Tout chalutage sera interdit dans l’éventuelle aire marine protégée (AMP) des Îles-de-la-Madeleine. C’est ce qui ressort d’une déclaration du ministre des Pêches et des Océans, Jonathan Wilkinson, prononcée à l’occasion du Sommet des champions de la nature, à Montréal, le 25 avril dernier.
Selon Susan Mark, responsable de la gestion des océans à l’Institut Maurice-Lamontagne, son discours se voulait la réponse officielle au rapport du Comité de conseil national sur les normes concernant les AMP, déposé en septembre dernier. «Les recommandations qu’avait soumises le comité de conseil étaient pour l’ensemble des aires marines protégées fédérales, et c’est ça que le gouvernement du Canada a décidé de suivre, dit-elle. C’est un comité indépendant, que le gouvernement avait mis en place.
Ainsi, si le projet d’aire marine protégée des Îles-de-la-Madeleine allait de l’avant, les engins mobiles tels que les dragues à pétoncles, les dragues hydrauliques à palourde et les chaluts à plie seraient interdits. Quant aux engins de fond qui ne sont pas mobiles, comme les casiers à homard et à crabe, ils feraient l’objet d’une analyse au cas par cas. «En fait, les normes se prononcent effectivement uniquement pour les engins mobiles de fond, alors que pour tous les autres engins de pêche, on déterminerait en fonction de leurs risques pour l’atteinte des objectifs de conservation s’il y aurait une interdiction ou pas», précise Mme Mark.
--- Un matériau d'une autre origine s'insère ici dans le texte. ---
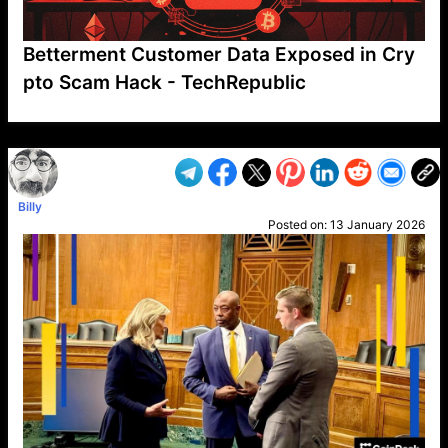
Betterment Customer Data Exposed in Cry
pto Scam Hack - TechRepublic
VP1
Q
SP
PB
IP
LP
DL
VP
AM
AD
MY
MP
LC
WF
UK
FT
AV
DL2
Billy
Posted on:
13 January 2026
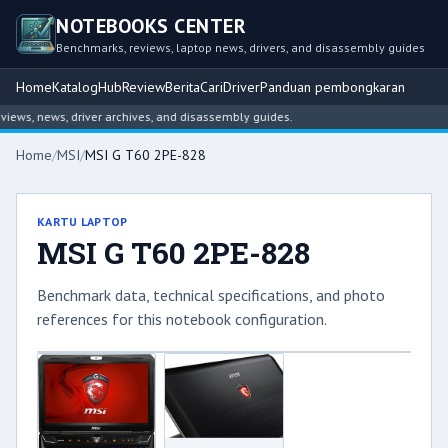
NOTEBOOKS CENTER
Benchmarks, reviews, laptop news, drivers, and disassembly guides
Home
Katalog
Hub
Review
Berita
Cari
Driver
Panduan pembongkaran
ws, news, driver archives, and disassembly guides.
Home
/
MSI
/
MSI G T60 2PE-828
KARTU LAPTOP
MSI G T60 2PE-828
Benchmark data, technical specifications, and photo
references for this notebook configuration.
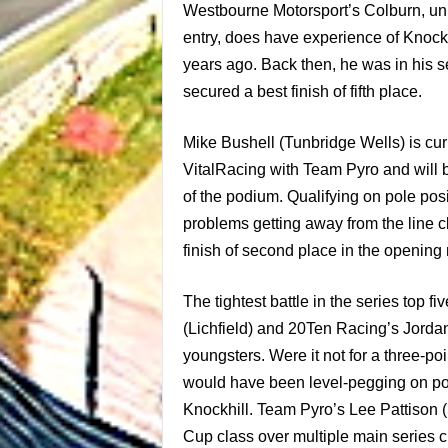
Westbourne Motorsport’s Colburn, unli
entry, does have experience of Knockhi
years ago. Back then, he was in his s
secured a best finish of fifth place.
Mike Bushell (Tunbridge Wells) is curr
VitalRacing with Team Pyro and will b
of the podium. Qualifying on pole posi
problems getting away from the line cl
finish of second place in the opening 
The tightest battle in the series top 
(
Lichfield
) and 20Ten Racing’s Jordan S
youngsters. Were it not for a three-poi
would have been level-pegging on poi
Knockhill. Team Pyro’s Lee Pattison 
Cup class over multiple main series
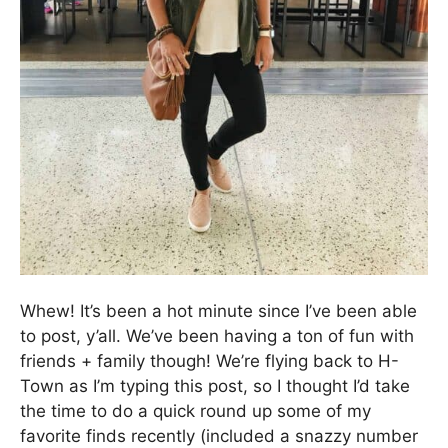
Whew! It’s been a hot minute since I’ve been able
to post, y’all. We’ve been having a ton of fun with
friends + family though! We’re flying back to H-
Town as I’m typing this post, so I thought I’d take
the time to do a quick round up some of my
favorite finds recently (included a snazzy number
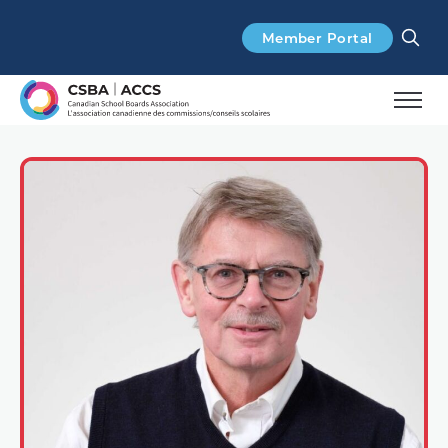
Search
Member Portal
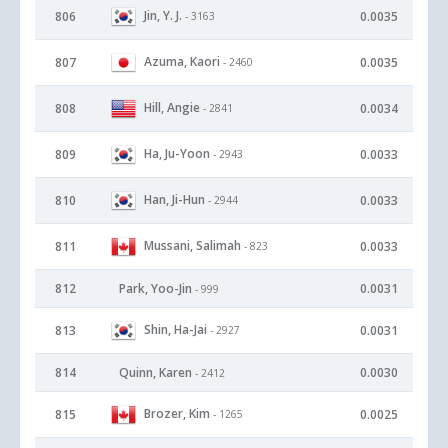
Jin, Y. J.
806
0.0035
- 3163
Azuma, Kaori
807
0.0035
- 2460
Hill, Angie
808
0.0034
- 2841
Ha, Ju-Yoon
809
0.0033
- 2943
Han, Ji-Hun
810
0.0033
- 2944
Mussani, Salimah
811
0.0033
- 823
812
Park, Yoo-Jin
0.0031
- 999
Shin, Ha-Jai
813
0.0031
- 2927
814
Quinn, Karen
0.0030
- 2412
Brozer, Kim
815
0.0025
- 1265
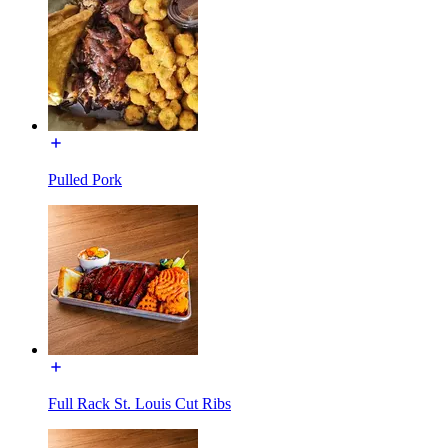
Pulled Pork
Full Rack St. Louis Cut Ribs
De plus, avec le projet de Loi C-55 qui a reçu la sanction royale le 27 mai, Pêches et Océans Canada a modifié sa Loi sur les océans afin de renforcer la protection des écosystèmes marins en péril. Pour le ministre Wilkinson, cela signifie tout secteur où se trouvent des fonds marins et une vie marine rares.
Ainsi, désormais, tout nouveau projet de protection d’un écosystème marin menacé fera l’objet d’un gel d’empreinte de cinq ans. Le ministre des Pêches et des Océans explique qu’elle vise à accélérer la protection des zones visées, en attendant qu’on en définisse les stratégies de gestion à long terme. «Les activités qui se passent dans une région maintenant, peuvent avancer pendant la période de gel, dit-il. Mais il n’y a pas d’opportunités pour les nouvelles activités.
Jonathan Wilkinson indique que la mesure vaut tant pour les futures zones de protection marine (ZPM), que les futurs aires marines protégées (AMP) et refuges marins. «C’est seulement pour les zones dans lesquelles il y a des aspects très spéciaux, souligne le ministre. C’est seulement pour quelques places. Et, quand nous avons un intérêt de parler du sujet d’une zone marine protégée, nous devons avoir des consultations avec les pêcheurs, avec les autres gens qui ont un intérêt.»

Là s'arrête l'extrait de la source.